Message ID | 20250310192829.661692-1-jltobler@gmail.com (mailing list archive) |
---|---|
Headers | show |
Series | rev-list: introduce NUL-delimited output mode | expand |
Justin Tobler <jltobler@gmail.com> writes: > ?<oid> [SP <token>=<value>]... LF > > where values containing LF or SP are printed in a token specific fashion > so that the resulting encoded value does not contain either of these two > problematic bytes. For example, missing object paths are quoted in the C > style so they contain LF or SP. "so" -> "when"??? > To make machine parsing easier, this series introduces a NUL-delimited > output mode for git-rev-list(1) via a `-z` option following a suggestion > from Junio in a previous thread[1]. In this mode, instead of LF, each > object is delimited with two NUL bytes and any object metadata is > separated with a single NUL byte. Examples: > > <oid> NUL NUL > <oid> [NUL <path>] NUL NUL Why do we need double-NUL in the above two cases? > ?<oid> [NUL <token>=<value>]... NUL NUL This one I understand; we could do without double-NUL and take the lack of "=" in the token after NUL termination as the sign that the previous record ended, though, to avoid double-NUL while keeping the format extensible. As this topic is designing essentially a new and machine parseable format, we could even unify all three formats into one. For example, the format could be like this: <oid> NUL [<attr>=<value> NUL]... where (1) A record ends when a new record begins. (2) The beginning of a new record is signaled by <oid> that is all hexadecimal and does not have any '=' in it. (3) The traditional "rev-list --objects" output that gives path in addition to the object name uses "path" as the <attr> name, i.e. such a record looks like "<oid> NUL path=<path> NUL". (4) The traditional "rev-list --missing" output loses the leading "?"; it is replaced by "missing" as the <attr> name, i.e. such a record may look like "<oid> NUL missing=yes NUL..." together with other "<token>=<value> NUL" pairs appended as needed at the end. Hmm?

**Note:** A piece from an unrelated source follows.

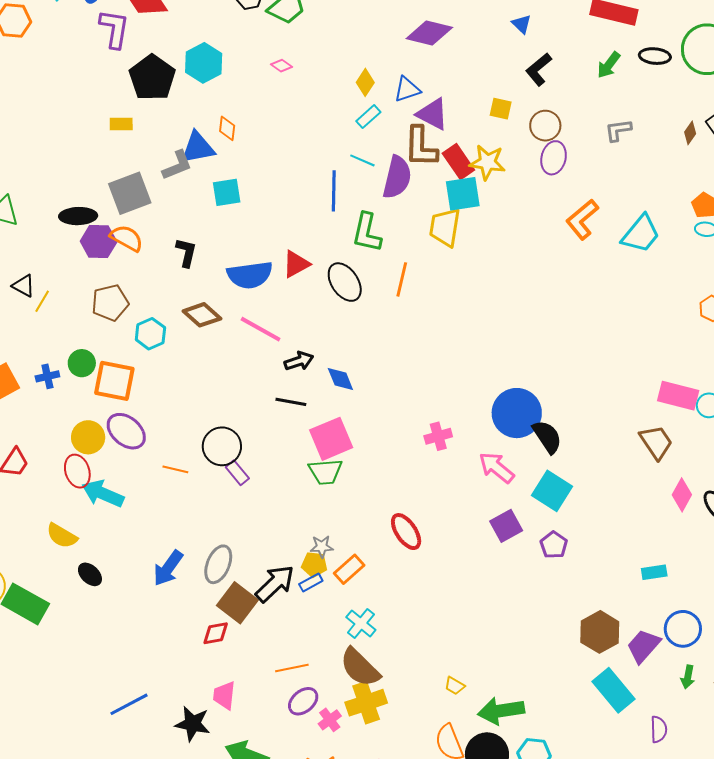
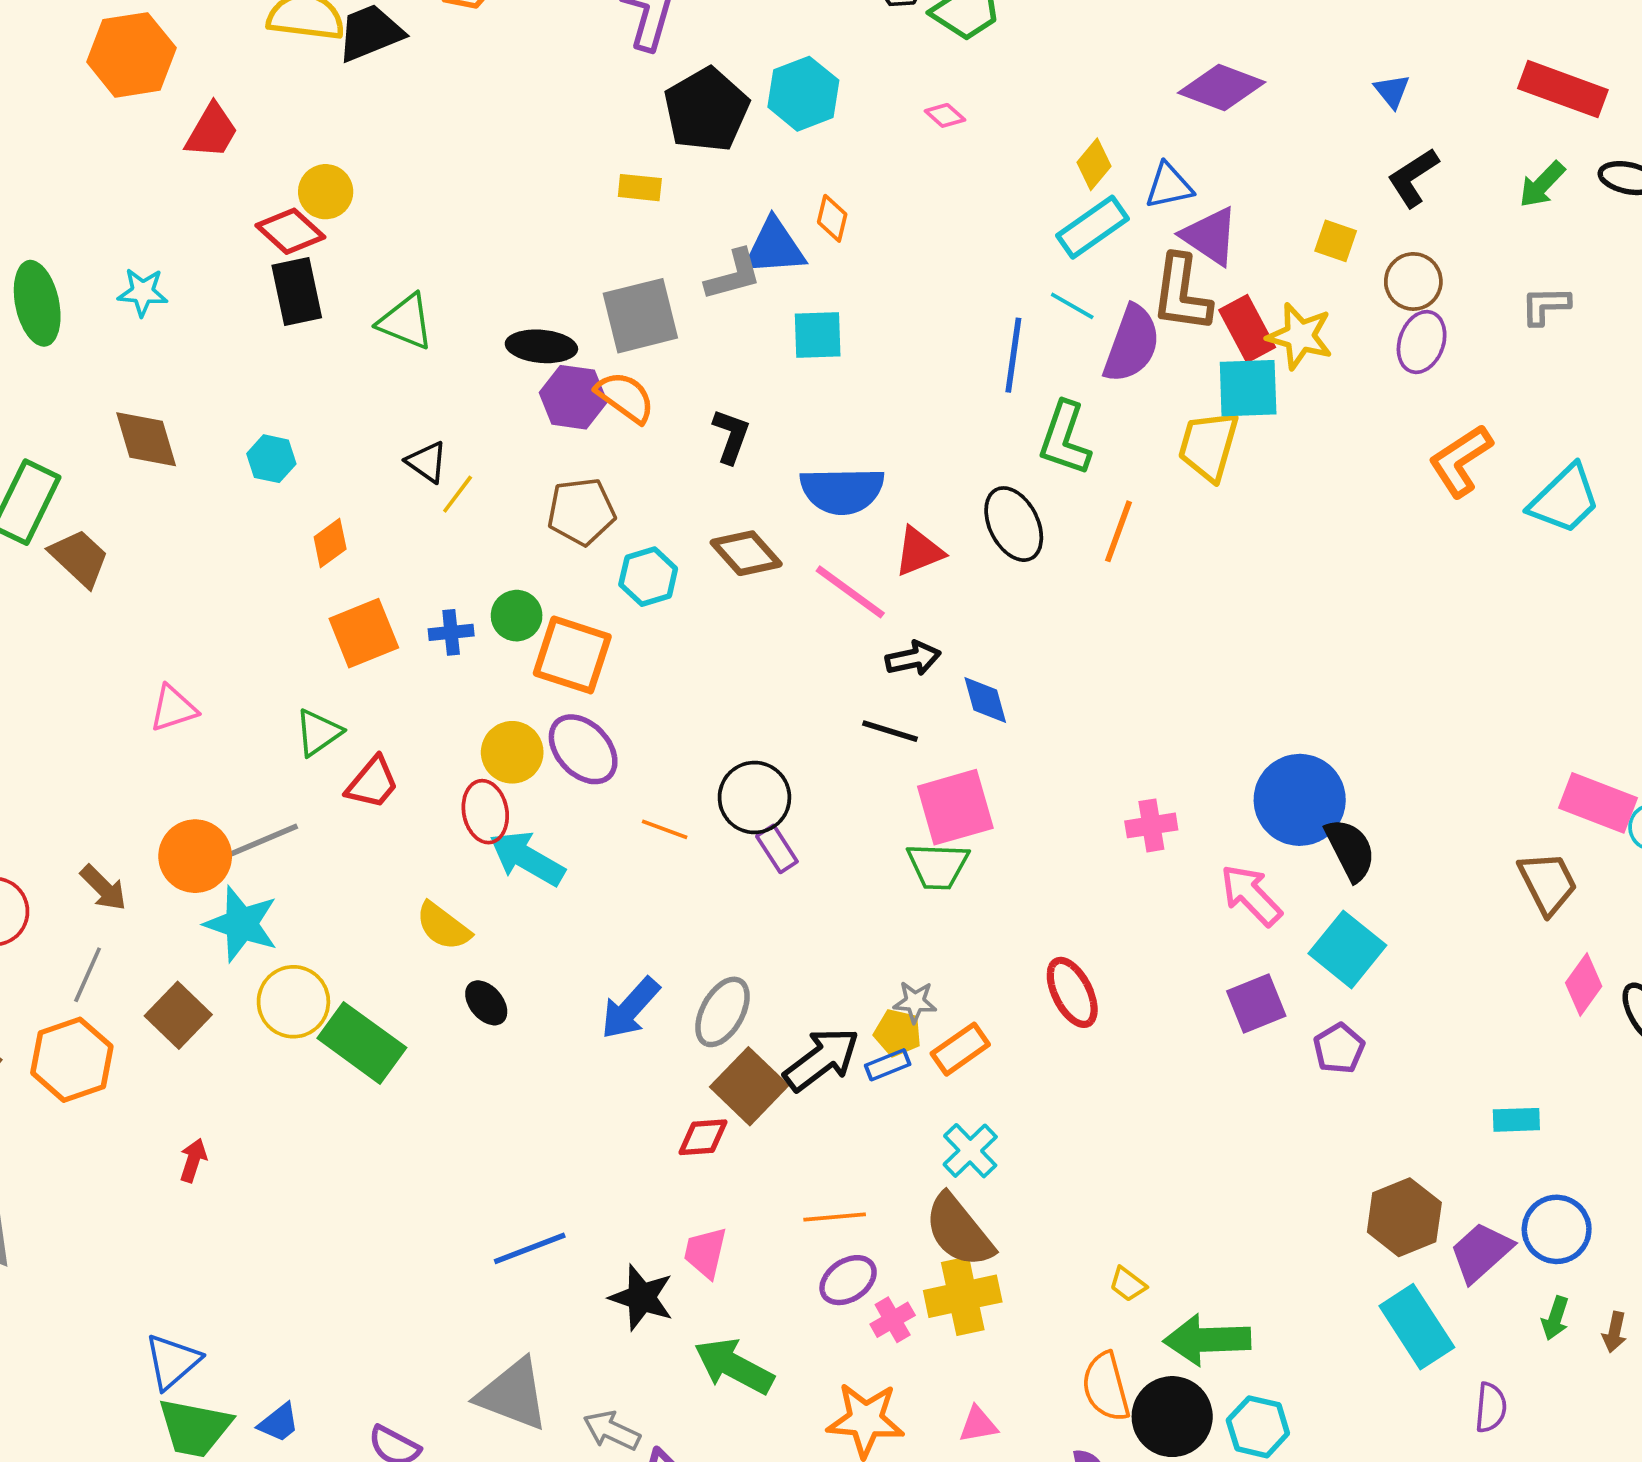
cyan rectangle: (368, 117) -> (1093, 227), size x1.5
red triangle: (296, 264) -> (919, 552), moved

Junio C Hamano <gitster@pobox.com> writes: > As this topic is designing essentially a new and machine parseable > format, we could even unify all three formats into one. For example, > the format could be like this: > > <oid> NUL [<attr>=<value> NUL]... > > where (0) "rev-list" that gives only a sequence of "<oid>" for commit-ish, as well as "rev-list --boundary", would fall out as a natural consequence. Bog-standard "list of commits" would see a sequence of "<oid> NUL", while a boundary object would see "<oid> NUL boundary=yes NUL". > (1) A record ends when a new record begins. > > (2) The beginning of a new record is signaled by <oid> that is all > hexadecimal and does not have any '=' in it. > > (3) The traditional "rev-list --objects" output that gives path in > addition to the object name uses "path" as the <attr> name, > i.e. such a record looks like "<oid> NUL path=<path> NUL". > > (4) The traditional "rev-list --missing" output loses the leading > "?"; it is replaced by "missing" as the <attr> name, i.e. such > a record may look like "<oid> NUL missing=yes NUL..." together > with other "<token>=<value> NUL" pairs appended as needed at > the end.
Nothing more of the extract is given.